A similar progression happened in Iraq, Blackwater was first hired to provide static security for the CIA Baghdad station. Also, Blackwater employees were hired to provide personal security for CIA officers whenever they traveled in either Iraq or Afghanistan. This meant that Blackwater personnel began to accompany CIA officers even on offensive operations, sometimes launched in conjunction with Delta Force or Navy Seals teams (that is, former colleagues). It will never be possible to find out who fired the first offensive, not security-defensive, shot from a Blackwater gun in these operations, but lines soon began blurring.

Blackwater employees started to play central roles in so-called "snatch-and-grab" operations, intended to capture or kill militants in Iraq and Afghanistan, particularly during the 2004–2006 height of the Iraqi insurgency. Blackwater exercised a strong influence on such clandestine CIA operations, under the banner of being able to decide what the safest ways were to conduct such missions. They filled all roles, from "drivers to gunslingers."49

The House Oversight and Government Reform committee found that Blackwater had been involved in at least 195 shootings over the previous two years, many of which involved cover-ups of fatal shootings by its staff.

The incident on the 16th of September, 2007, was perhaps not a large departure from where things had been drifting. The Blackwater convoy in question was in the square to control traffic for a second convoy that was approaching from the south. The second convoy was bringing diplomats who had been evacuated from a meeting after a bomb went off near the compound where the meeting was taking place. That convoy had not arrived at the square by the time the shooting started.

As the gunfire continued, at least one of the Blackwater guards began screaming, "No! No!
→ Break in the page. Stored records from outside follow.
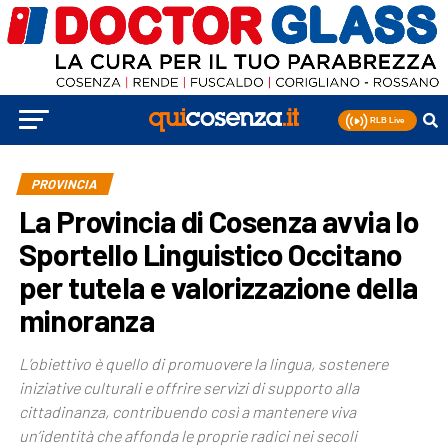
PROVINCIA
La Provincia di Cosenza avvia lo
Sportello Linguistico Occitano
per tutela e valorizzazione della
minoranza
L’obiettivo è quello di promuovere la lingua, sostenere
iniziative culturali e offrire servizi di supporto alla
cittadinanza, contribuendo così a mantenere viva
un’identità che affonda le proprie radici nei secoli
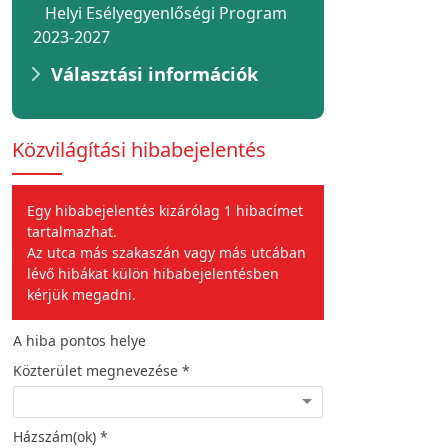
Helyi Esélyegyenlőségi Program
2023-2027
Választási információk
Közvilágítási hibabejelentés
Egy hibabejelentés kizárólag 1 hibacímet
tartalmazhat.
Az utca más szakaszán vagy más utcában
lévő hibákat külön hibabejelentésben
kérjük megadni.
A hiba pontos helye
A hiba jellege
Közterület megnevezése *
Hiba leírása *
Házszám(ok) *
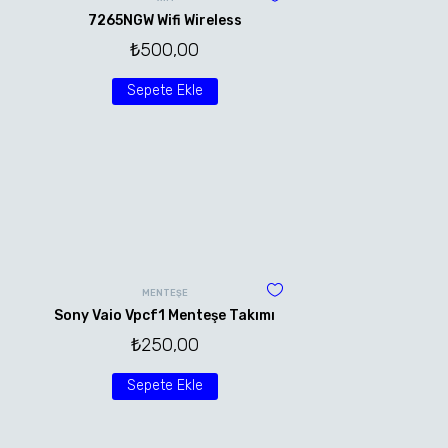
7265NGW Wifi Wireless
₺
500,00
Sepete Ekle
MENTEŞE
Sony Vaio Vpcf1 Menteşe Takımı
₺
250,00
Sepete Ekle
No!" and gestured to his colleagues to stop shooting, according to an Iraqi lawyer who was stuck in traffic and was shot in the back as he tried to flee.50

In the blur between CIA, military and contractor roles that grew during the worst part of the 2004—2006 Iraqi insurgency, not much would have distinguished one "snatch-and-grab" raid from the next. Blackwater guards would have fired shots in defense of the CIA and military, consistent with their assignment. Until a shot was fired that was not in defense, or not entirely in defense, or not at all in defense, but rather a contribution to the offensive raid. It is not that hard to imagine. You know the guys by name, you remember them from the time in the Seals or in Delta, you go on raids side-by-side for weeks, you see them lift a gun and fire in the same direction that everybody else is shooting in, you even get a shout perhaps, or a taunt, or a question. You shoot too. What's one offensive shot between friends? The next raid, you may even be expected to help out that way. One more shot, a bit more of die same, and the system began to display vastly different properties. Blackwater started to go in ahead of the others, started to help plan operations and take the lead, started to play an offensive role in the missions. Did the killing, even when unprovoked. A first offensive shot may have been a tipping point.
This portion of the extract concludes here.